Naya Pakistan: Low-Cost Home Loans and Construction Subsidies to Boost Economy
Naya Pakistan Housing:
Pakistan government's Naya Pakistan housing program offers Rs. 33 billion in direct subsidies for down payments for the first 100,000 applicants, according to media reports. In addition, the commercial banks are required to allocate 5% of their portfolio amounting to Rs330 billion for construction activities under this program. Pakistan’s mortgage finance to GDP ratio is just 0.25%, among the lowest in the world, according to the World Bank. A person earning Rs30,000 to Rs100,000 can build a house on a 5-marla lot with the mortgage financing at 5% and that of 10-marla at 7%.
Importance of Housing:
New Housing Starts are considered a reliable economic indicator in any country that collects routine economic data. Housing sector drives a large number of other sectors of the economy from banking and building materials to construction and manufacturing of furniture and home appliances.

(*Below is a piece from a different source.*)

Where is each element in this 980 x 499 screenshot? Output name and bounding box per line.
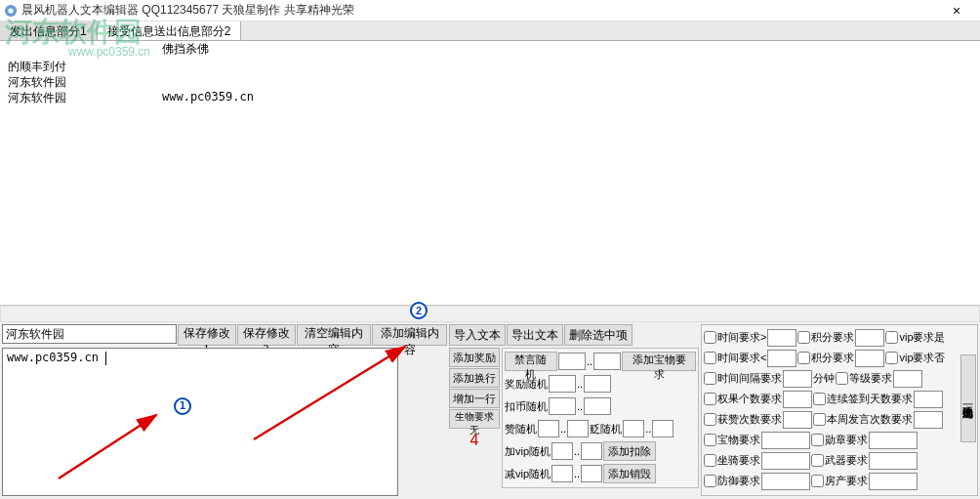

These sectors, in turn, create jobs, improve people's living standards and widen the tax base. In the United States, for example, homes are the biggest contributors to net worth of Americans. Home equity loans allow people to take out loans for other purposes, including education, business startups and home improvements. Hence, the governments' interest in pursuing pro-housing policies that ensure secure property rights, set aside land for housing and require banks to offer low-cost home loans.
Secure Property Rights:
Secure property rights are a pre-requisite for a thriving housing sector. Hernando de Soto Polar, Peruvian economist known for his work on the informal economy and on the importance of business and property rights, told Reuters back in 2016 that “(T)here is no such thing as an investment without property rights that are negotiable and transferable”.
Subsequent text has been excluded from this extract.